Segment Start: The input

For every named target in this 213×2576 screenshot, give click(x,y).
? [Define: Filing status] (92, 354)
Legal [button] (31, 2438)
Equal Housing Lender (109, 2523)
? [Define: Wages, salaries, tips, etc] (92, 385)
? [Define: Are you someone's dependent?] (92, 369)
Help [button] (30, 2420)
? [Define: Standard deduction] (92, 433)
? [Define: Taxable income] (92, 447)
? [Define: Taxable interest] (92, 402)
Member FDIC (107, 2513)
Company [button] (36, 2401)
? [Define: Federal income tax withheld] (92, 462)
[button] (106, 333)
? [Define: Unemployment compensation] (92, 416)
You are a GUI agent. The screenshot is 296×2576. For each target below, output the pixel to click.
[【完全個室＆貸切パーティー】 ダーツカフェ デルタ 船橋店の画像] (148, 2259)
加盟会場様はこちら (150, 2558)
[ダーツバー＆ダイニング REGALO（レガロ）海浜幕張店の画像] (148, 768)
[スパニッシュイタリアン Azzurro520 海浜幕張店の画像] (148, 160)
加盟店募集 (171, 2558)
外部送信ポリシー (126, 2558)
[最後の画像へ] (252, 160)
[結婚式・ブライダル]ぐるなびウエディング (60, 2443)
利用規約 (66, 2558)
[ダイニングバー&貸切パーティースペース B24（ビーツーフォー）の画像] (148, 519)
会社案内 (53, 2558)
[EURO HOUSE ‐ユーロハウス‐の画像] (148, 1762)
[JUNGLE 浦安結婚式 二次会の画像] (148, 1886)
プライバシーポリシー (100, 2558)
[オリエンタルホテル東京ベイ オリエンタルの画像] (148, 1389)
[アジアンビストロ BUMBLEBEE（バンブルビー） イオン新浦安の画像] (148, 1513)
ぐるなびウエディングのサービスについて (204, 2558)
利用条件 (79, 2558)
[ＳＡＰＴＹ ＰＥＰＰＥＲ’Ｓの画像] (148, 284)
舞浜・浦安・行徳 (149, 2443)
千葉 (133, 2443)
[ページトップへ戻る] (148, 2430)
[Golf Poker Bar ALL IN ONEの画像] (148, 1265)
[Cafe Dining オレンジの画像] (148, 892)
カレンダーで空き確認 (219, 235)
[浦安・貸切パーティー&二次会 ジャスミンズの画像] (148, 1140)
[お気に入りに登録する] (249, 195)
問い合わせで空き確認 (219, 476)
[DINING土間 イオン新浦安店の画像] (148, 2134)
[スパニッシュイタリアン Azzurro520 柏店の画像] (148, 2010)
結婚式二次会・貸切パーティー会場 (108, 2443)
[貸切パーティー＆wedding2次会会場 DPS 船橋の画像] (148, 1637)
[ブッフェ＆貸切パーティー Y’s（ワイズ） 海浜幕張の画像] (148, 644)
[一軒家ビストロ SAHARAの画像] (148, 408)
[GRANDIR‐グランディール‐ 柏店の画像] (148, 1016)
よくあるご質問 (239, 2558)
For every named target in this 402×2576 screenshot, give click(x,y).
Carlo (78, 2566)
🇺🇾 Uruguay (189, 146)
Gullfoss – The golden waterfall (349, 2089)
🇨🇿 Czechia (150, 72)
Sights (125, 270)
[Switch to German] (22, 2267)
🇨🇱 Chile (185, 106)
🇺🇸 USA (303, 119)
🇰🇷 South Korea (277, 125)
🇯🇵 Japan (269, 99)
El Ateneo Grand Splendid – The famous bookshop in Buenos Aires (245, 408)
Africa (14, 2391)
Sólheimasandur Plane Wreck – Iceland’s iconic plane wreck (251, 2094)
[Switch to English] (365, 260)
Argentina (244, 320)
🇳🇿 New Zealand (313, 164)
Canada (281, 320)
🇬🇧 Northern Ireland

Segment End: The input

**Work item**
In the data above, find the line that contains "[スパニッシュイタリアン Azzurro520 海浜幕張店の画像] (148, 160)" and the line that contains "[JUNGLE 浦安結婚式 二次会の画像] (148, 1886)". Repeat exactly those lines and every line between them, and only those.

**Task output**
[スパニッシュイタリアン Azzurro520 海浜幕張店の画像] (148, 160)
加盟店募集 (171, 2558)
外部送信ポリシー (126, 2558)
[最後の画像へ] (252, 160)
[結婚式・ブライダル]ぐるなびウエディング (60, 2443)
利用規約 (66, 2558)
[ダイニングバー&貸切パーティースペース B24（ビーツーフォー）の画像] (148, 519)
会社案内 (53, 2558)
[EURO HOUSE ‐ユーロハウス‐の画像] (148, 1762)
[JUNGLE 浦安結婚式 二次会の画像] (148, 1886)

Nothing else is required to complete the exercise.